At the recent Conference on Retroviruses and Opportunistic Infections in Boston, Dan Barouch, M.D., Ph.D of Beth Israel spoke about an unprecedented advance in controlling HIV. By combining an antibody called PGT121 with Gilead's GS-9620 TLR7 agonist (2), a direct acting antiretroviral experimental drug, some remarkable results were seen in rhesus macaques that had been infected an HIV-like virus that also infects monkeys. Some of the monkeys (5 of 11) remained "virus free" (3) 168 days after the drug combination was stopped. This has never happened before. 

The job of GS-9620 is to force latent HIV from their immune cell reservoir. Then PGT121 can attach to the virus and clear it from the blood. If it sounds like both drugs are needed it's because they are. Neither drug alone did much of anything. The binding of GS-9620 to the TLR7 receptor is shown in Figure 1.
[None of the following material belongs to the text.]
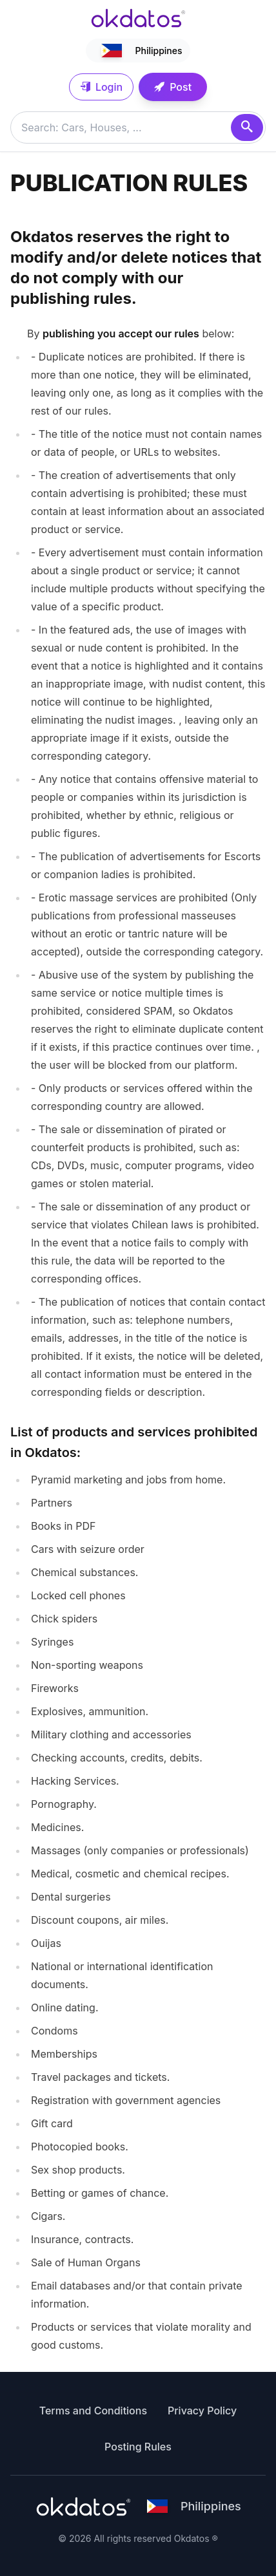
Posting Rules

Figure 1. Left: The chemical structure of GS-9620. Center: GS-9620 bound to the TLR7 receptor. Right: A close up of the GS-9620 at its binding site. Note the very good fit between the drug (magenta) and the receptor (receptors are proteins.) The letters are abbreviations for the amino acids that form the protein. Each of the 20 amino acids that are the building block of proteins has its own abbreviation. For example, Y means tyrosine, V means valine, etc. The numbers refer to the linear position of the amino acid in the protein. So, D555 means that an aspartic acid is found in the 555th position from the end of the protein chain. But proteins are three-dimensional and they twist, turn and fold. The position of amino acids within the chain tells nothing about the size or shape of the protein. Source: " Molecular Determinants of GS-9620-Dependent TLR7 Activation" PLOS ONE, January 2016

    Even if things go perfectly we are still (at best) years from a cure, but the synergistic effect of these two drugs provides "proof of concept," a critically important milestone in drug development. Meanwhile, Gilead isn't sitting still. The company discovered GS-9722, a different antibody that may be superior to PGT121, which is now in Phase I trials, as is the GS-9620-PGT121 combination. 
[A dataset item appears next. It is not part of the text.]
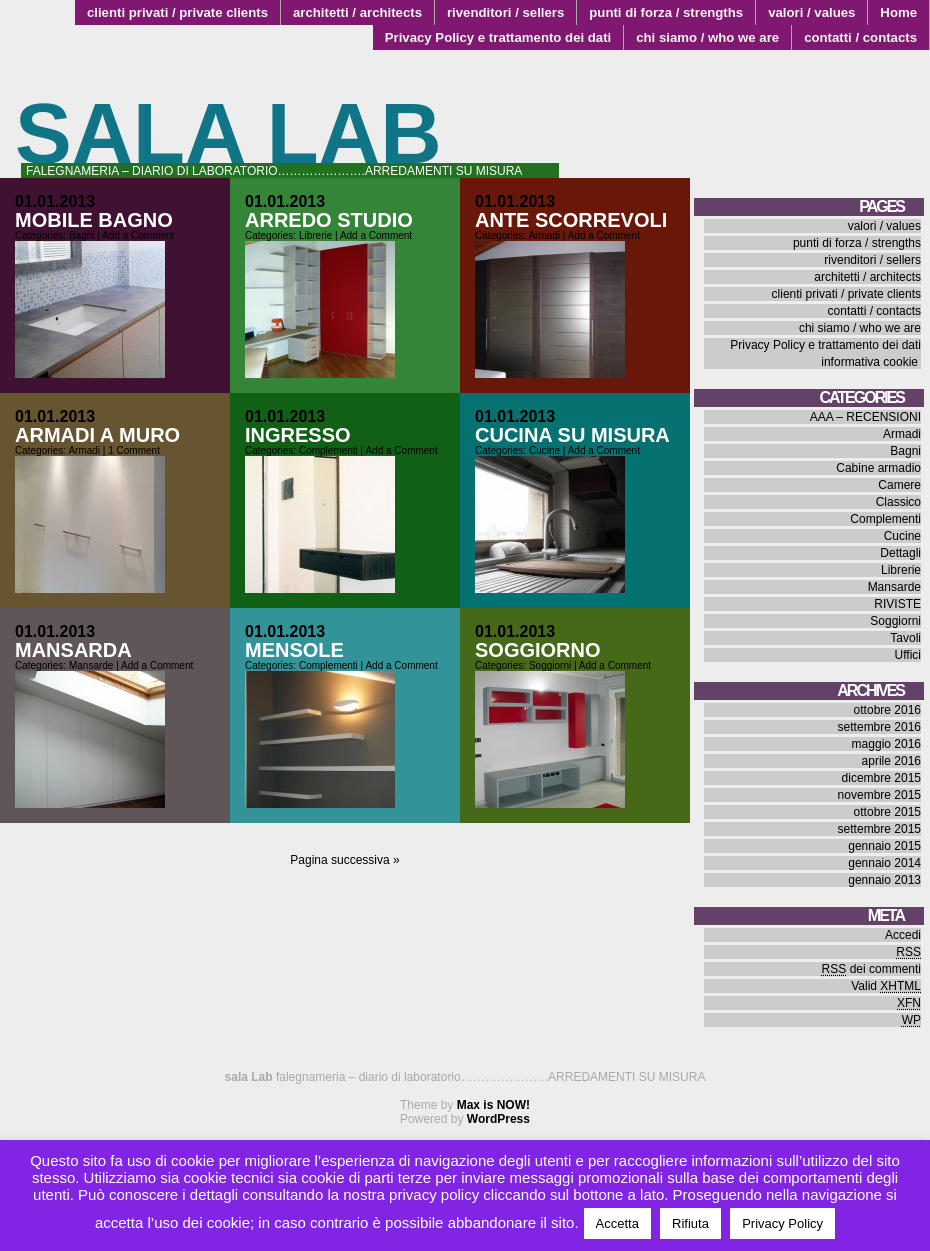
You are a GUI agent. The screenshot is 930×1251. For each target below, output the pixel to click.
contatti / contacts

    Good for them. You too.

     

    NOTES:

    (1) In 2014, the last year with complete records, there were 6,721 deaths directly attributable to HIV in the US 2014, an 86% reduction from 1995, the worst year on record.

    (2) TLR7 is short for Toll-like receptor 7. When the receptor is activated (this is the function of GS-9620) it forces HIV out of reservoirs in immune cells. Then the antibody can clear the virus from the blood. 

    (3) "Virus free" is an expression which is not technically correct. It refers to levels of HIV that are so low that they cannot be measured.